Israel Filho de Hitler
Ah, Israel, o rebento inesperado de Adolf, o filho pródigo que herdou o DNA do pai mas finge que veio de uma linhagem santa e imaculada. Nascido das cinzas do Holocausto, como se o trauma fosse licença poética pra repetir o script com figurino novo. Hitler sonhava com um Reich puro, limpo de "indesejáveis", e olha só: o herdeiro faz o mesmo, só que com muros altos, checkpoints e um marketing de "autodefesa" que faria Goebbels corar de inveja. "Somos o povo escolhido", grita o filho, enquanto varre os palestinos pra debaixo do tapete da história, como se Gaza fosse o novo gueto de Varsóvia – só que agora com drones e fósforo branco no lugar de gás.
O pai era obcecado por Lebensraum, espaço vital pra expandir o império ariano, e o filho?

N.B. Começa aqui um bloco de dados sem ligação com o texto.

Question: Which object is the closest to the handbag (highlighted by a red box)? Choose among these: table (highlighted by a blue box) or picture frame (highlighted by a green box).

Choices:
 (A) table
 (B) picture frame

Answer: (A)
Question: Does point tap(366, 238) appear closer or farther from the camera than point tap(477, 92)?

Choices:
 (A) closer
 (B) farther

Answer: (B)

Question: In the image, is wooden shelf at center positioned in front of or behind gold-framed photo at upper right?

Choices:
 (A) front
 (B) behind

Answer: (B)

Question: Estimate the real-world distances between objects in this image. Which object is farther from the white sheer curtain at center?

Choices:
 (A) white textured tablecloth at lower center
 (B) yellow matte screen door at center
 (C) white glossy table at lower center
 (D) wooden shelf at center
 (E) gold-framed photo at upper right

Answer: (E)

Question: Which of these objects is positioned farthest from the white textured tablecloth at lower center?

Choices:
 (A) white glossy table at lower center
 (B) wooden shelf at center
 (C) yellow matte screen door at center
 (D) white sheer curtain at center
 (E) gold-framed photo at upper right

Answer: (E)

Ah, ele aprendeu direitinho: assentamentos crescendo como câncer no West Bank, terra roubada palmo a palmo, com bulldozers que derrubam casas como se fossem baratas. "É nosso por direito divino!", proclama, ecoando o "Deutschland über alles" com um sotaque hebraico. E os aliados? Os EUA, claro, o tio rico que manda cheque todo mês e finge não ver as fotos das crianças mortas, porque "família é família". O mundo assiste, horrorizado, mas aplaude no Oscar da hipocrisia: "Nunca mais", dizem, enquanto o filho repete o "nunca mais" só pra si mesmo.
No fim das contas, Israel é o filho que superou o pai – mais esperto, mais tecnológico, mais blindado pela culpa coletiva do Ocidente. Hitler caiu em 1945, mas o legado vive: opressão disfarçada de vítima, nacionalismo que fede a supremacia, e um cinismo que faz o Velho Testamento parecer conto de fadas. O filho olha pro espelho, vê o bigode fantasma e sorri: "Eu sou diferente, pai. Eu sou o bom da fita." Mas o sangue não mente, e o ciclo gira, eterno, enquanto o mundo finge que não vê o parentesco óbvio.